RStudioInitialWindow_labelled
Initial RStudio Interface View

To add a script file, either click on the green plus button on the upper left in the tool bar and select R Script or go to File > New File > R Script or on Windows use the commands Ctrl + Shift + N. On Mac OS this should be Command + Shift + N.

AddRScript
Adding an R Script via the Add File Icon

After you add the script your RStudio view should look like the following (a new pane is added to the upper left):

RStudioInitialWindow_ScriptPane
RStudio Interface with Script/File Pane

Everything that we can type in the Console we can type in the Script file, the only difference is that you won’t see a carat at the beginning of the line. In a script file you can run one line of code at a time or multiple lines.

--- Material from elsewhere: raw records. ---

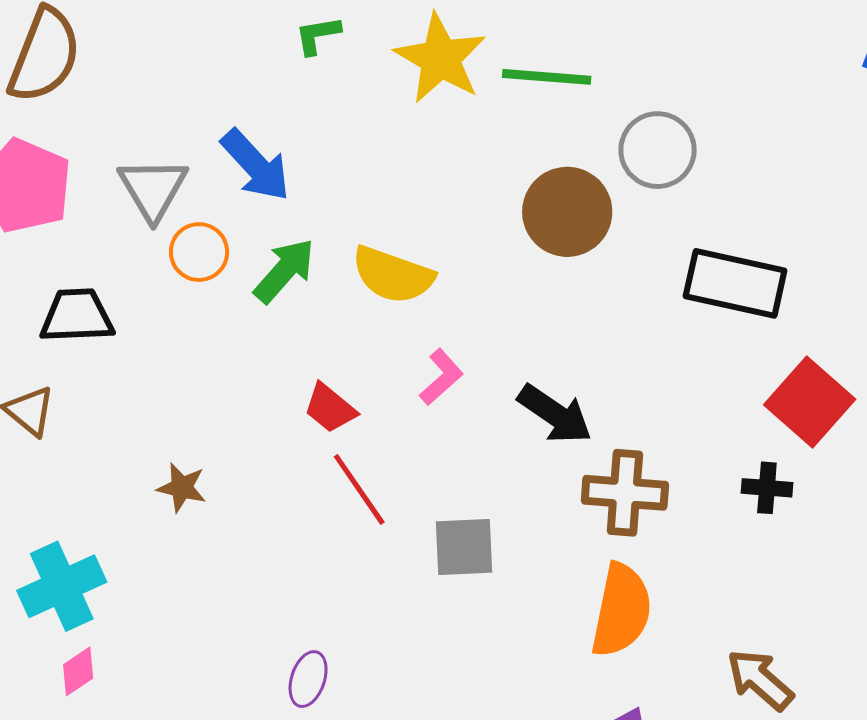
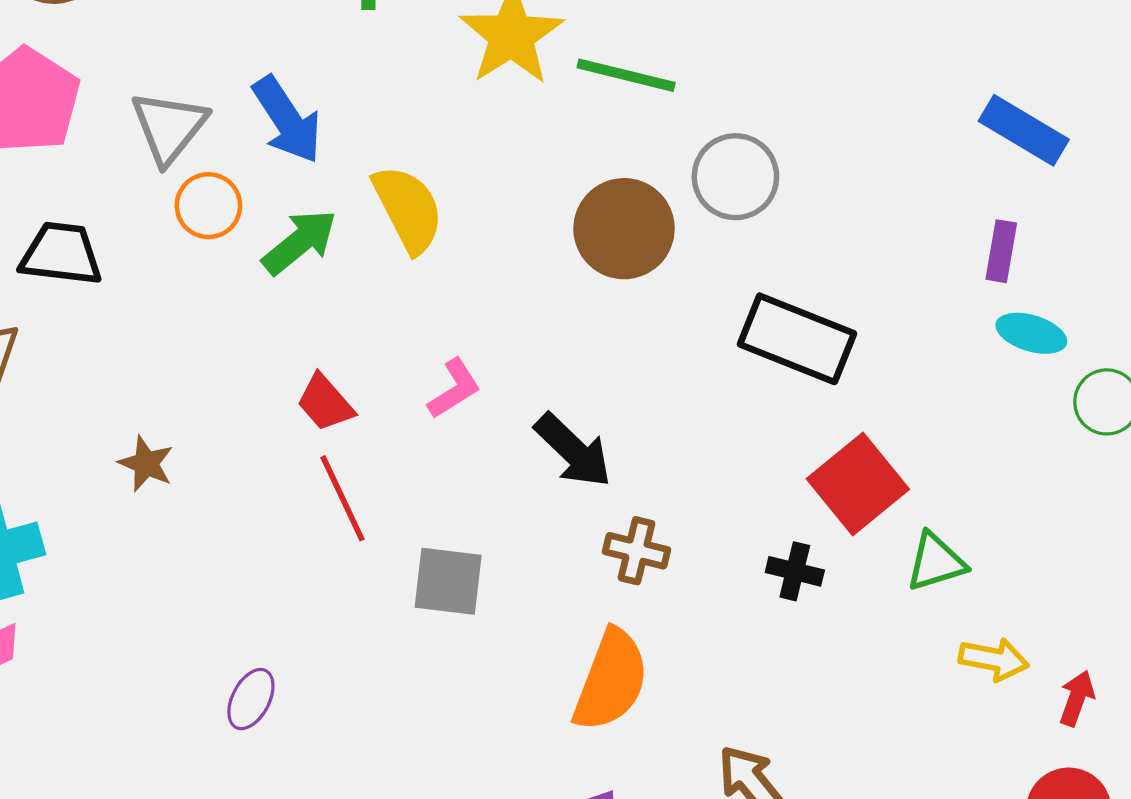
yellow semicircle: (393, 275) -> (408, 209), moved, turned -146
brown cross: (625, 493) -> (636, 551), size x0.7

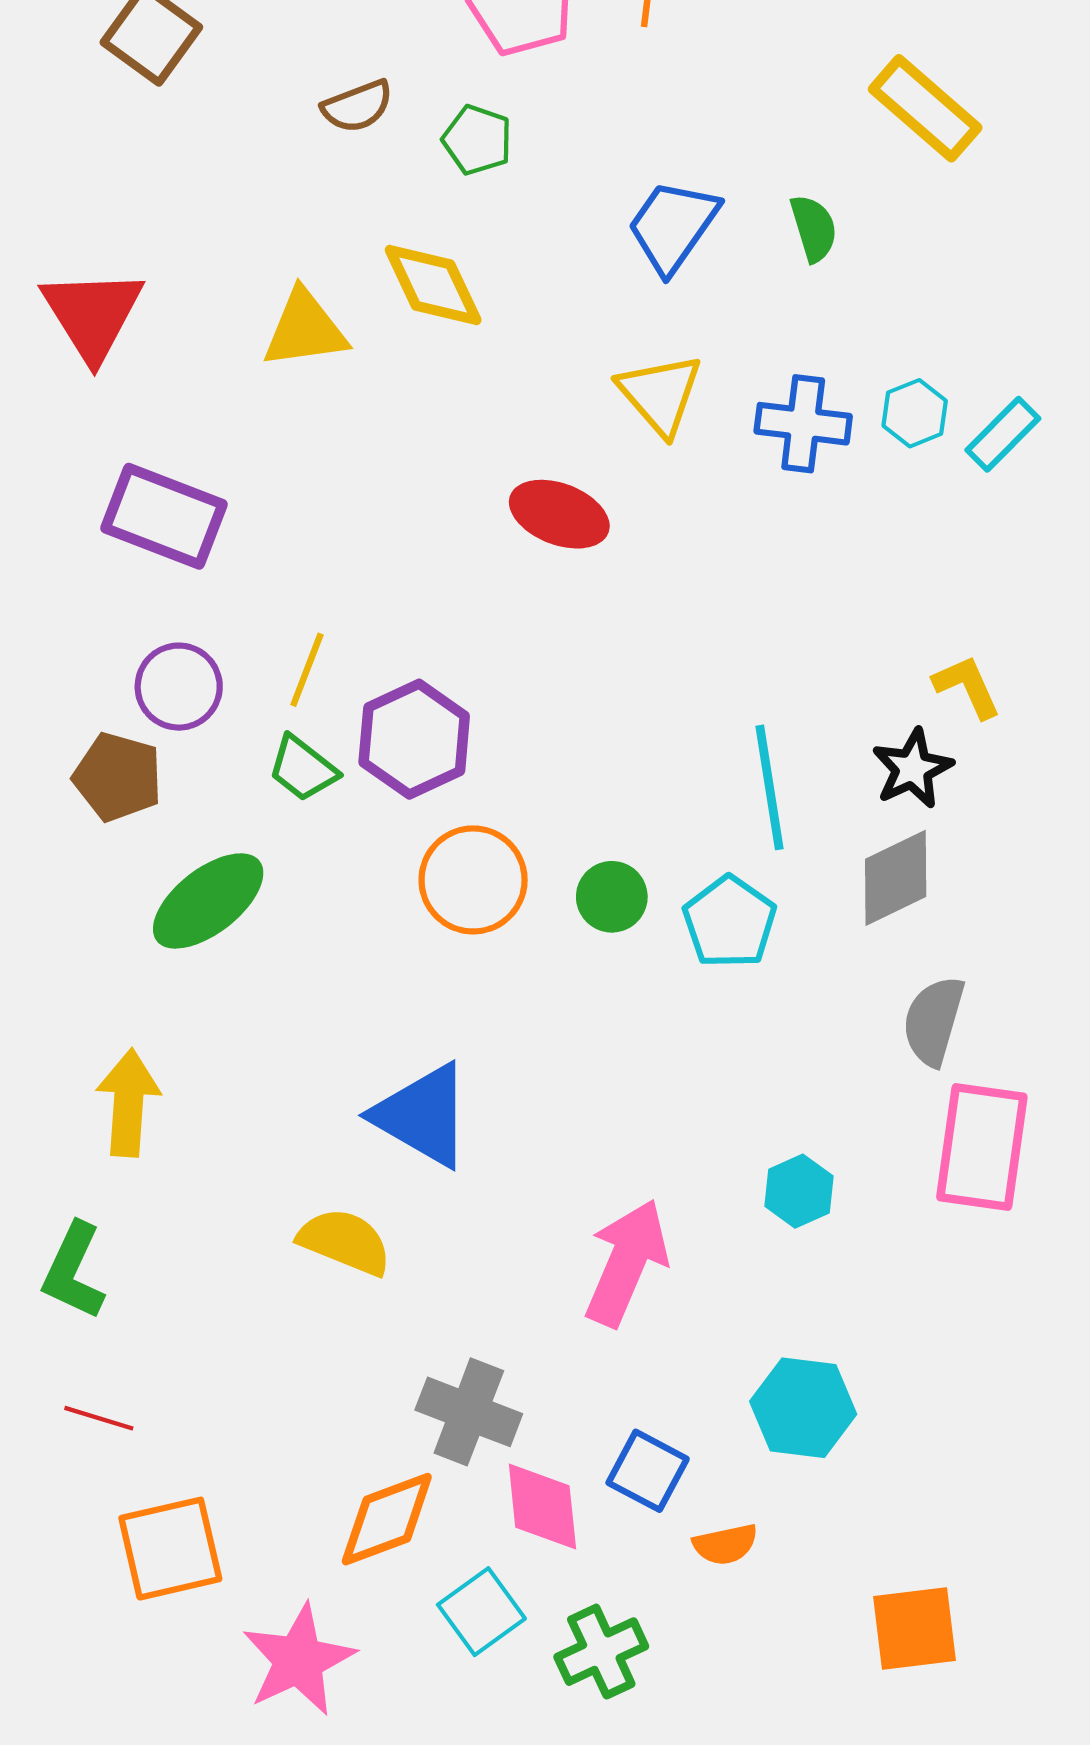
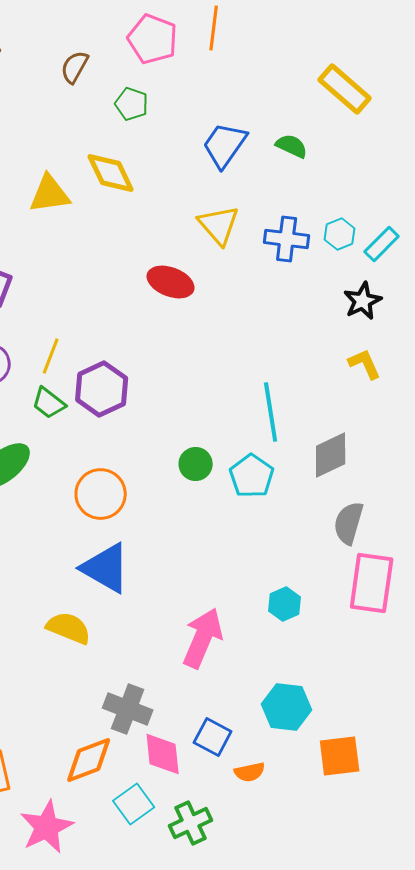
brown semicircle: (357, 106) -> (75, 67), moved, turned 140
green semicircle: (814, 228) -> (292, 146), turned -48
black star: (912, 769) -> (363, 301), moved
orange circle: (473, 880) -> (101, 494), moved
orange square: (915, 1628) -> (340, 756), moved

Running commands from a script file

In my previous post (Learning How to Use RStudio as a Calculator) we created a variable and calculated some summary statistics on the data. Let’s use these data again now in a script.

In the script file, copy and paste the following (copy all 4 lines at once):

frisbeeDist <-c(8.22,6.00,-5.11,1.81,2.92,-6.29,8.57,1.18,-4.80,9.81)
mean(frisbeeDist)
sd(frisbeeDist)
summary(frisbeeDist)

Your script file should look like this:

initialCommandsRScript
Four lines of code in an R Script

We will start by running one line of code at a time. Click anywhere in the first line where we are saving the data to the frisbeeDist variable. There are a few ways to run or perform this action.

To run a line of code perform one of the following actions:

  1. Click on the Run button on the upper right of the script window.
  2. Use the command Ctrl + Enter on Windows or Command + Return on Mac OS.
  3. From the Code menu, select, Run Selected Line(s).

After you run the first line, it will be automatically copied to the Console and the command executed. All output will be in the Console.

executingCode.png
Ran first line of code and created the variable

Similarly the next three lines of code can be run one line at a time, or you can highlight all three lines and run all three at once. The actions are performed from top down so that if a line depends on a line above the actions will be performed in the correct order.

threeLinesSelected
You can select multiple lines to run at once

Once you select the lines, use one of the three ways to run code as listed above. The resulting Console window will look like this:

consoleAfterThreeLines
Console pane after running all four lines of code

Adding Comments to a Script File

The whole point of using script files is to keep code that you have run so that you can reuse it at a later time. In order to really take advantage of that you need to leave yourself notes as to what you did and why. You can do this in R Scripts by indicating a line is a comment and not something that should be executed.

We indicate a line in a script is a comment by starting the line with at least one hash or pound symbol: #. Commented lines will be green in the script file. In the image below I have added comments to the previous lines of files. Note these comments are copied to the console but no action is taken and are blue in the console.

commentedScriptandOutput
Commented script file and executed commented code

One other trick to making your files readable is adding white lines or spaces to break up the content. White lines when executed just act as a return in the console and just add blank lines between previous code or output and the next line of code or output.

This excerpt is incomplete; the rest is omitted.